Originally published on Medium on April 23, 2018

Database streaming and processing Working with large databases requires proper tools and techniques

As the demand for Data Scientists continues to increase, and is being dubbed the “sexiest job of the 21st century” by various outlets (including Harvard Business Review), questions have been asked of what skills should aspiring data scientists master on their way to their first data analyst job.

There is now a plethora of online courses to gain the skills needed for a data scientist to be good at their job (excellent reviews of online resources here and here).
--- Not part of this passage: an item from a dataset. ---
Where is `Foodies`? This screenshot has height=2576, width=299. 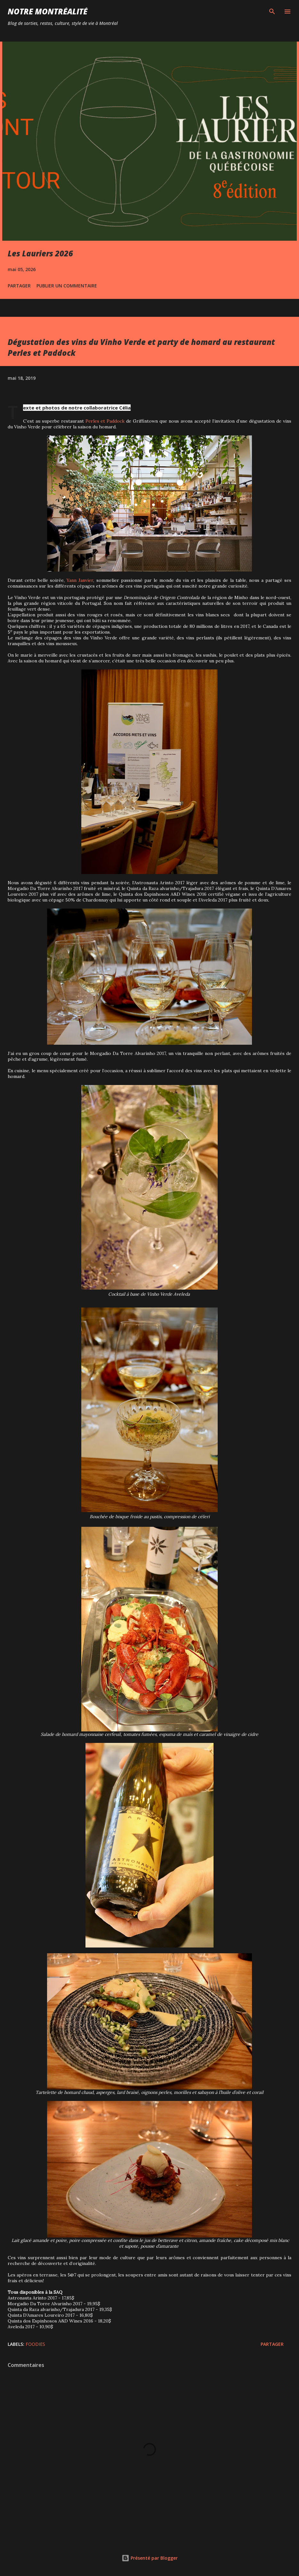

However, as I reviewed the various courses myself, I noticed that a lot of focus is put on exciting and flashy topics like Machine Learning and Deep Learning without covering the basics of what is needed to gather and store datasets needed for such analysis.

(Big) Data Science

Before we go into PostgreSQL, I suspect many of you have the same question: why should I care about SQL?

Although database management may seem like a boring topic for aspiring data scientists — implementing a dog breed classifier is very rewarding I know! — it is a necessary skill once you join the industry and the data supports this: SQL remains the most common and in-demand skill listed in LinkedIn job postings for data science jobs.
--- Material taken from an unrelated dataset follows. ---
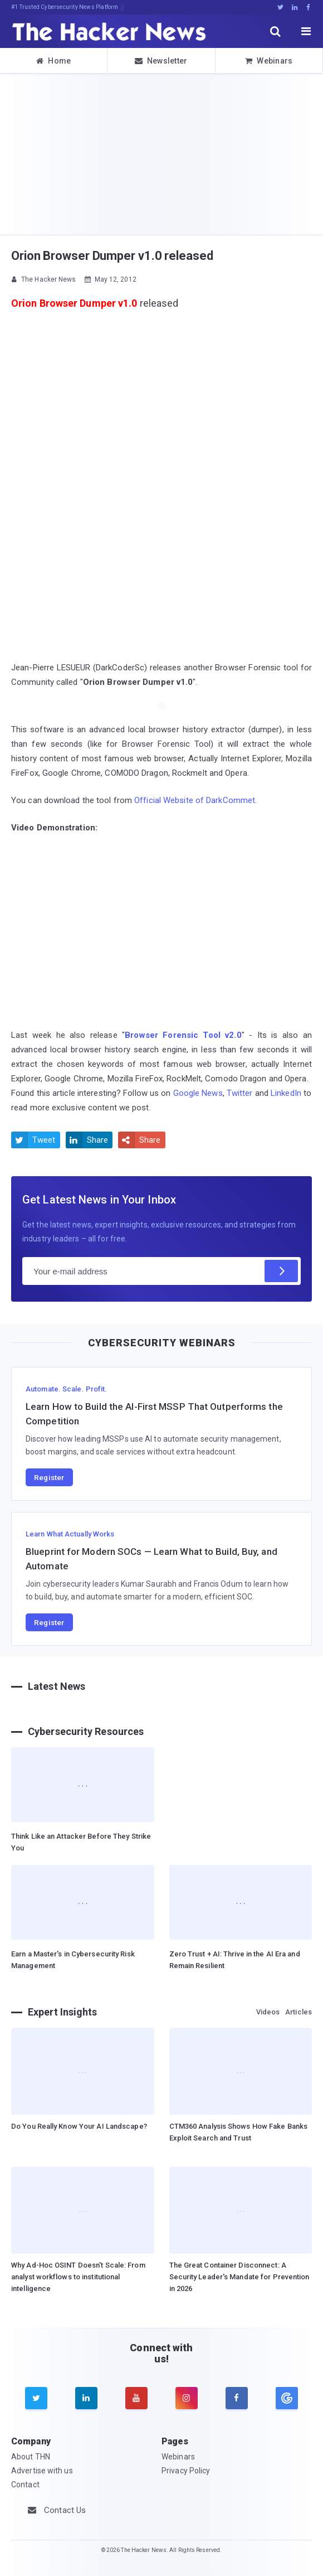 The height and width of the screenshot is (2576, 323). What do you see at coordinates (42, 2470) in the screenshot?
I see `Advertise with us` at bounding box center [42, 2470].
SQL and Big Data SQL is a necessary skill in many data science applications with large datasets

Pandas can perform the most common SQL operations well but is not suitable for large databases — its main limit comes to the amount of data one can fit in memory. Hence, if a data scientist is working with large databases, SQL is used to transform the data into something manageable for pandas before loading it in memory.

Furthermore, SQL is much more than just a method to have flat files dropped into a table. The power of SQL comes in the way that it allows users to have a set of tables that “relate” to one another, this is often represented in an “Entity Relationship Diagram” or ERD.

Many data scientists use both simultaneously — they use SQL queries to join, slice and load data into memory; then they do the bulk of the data analysis in Python using pandas library functions.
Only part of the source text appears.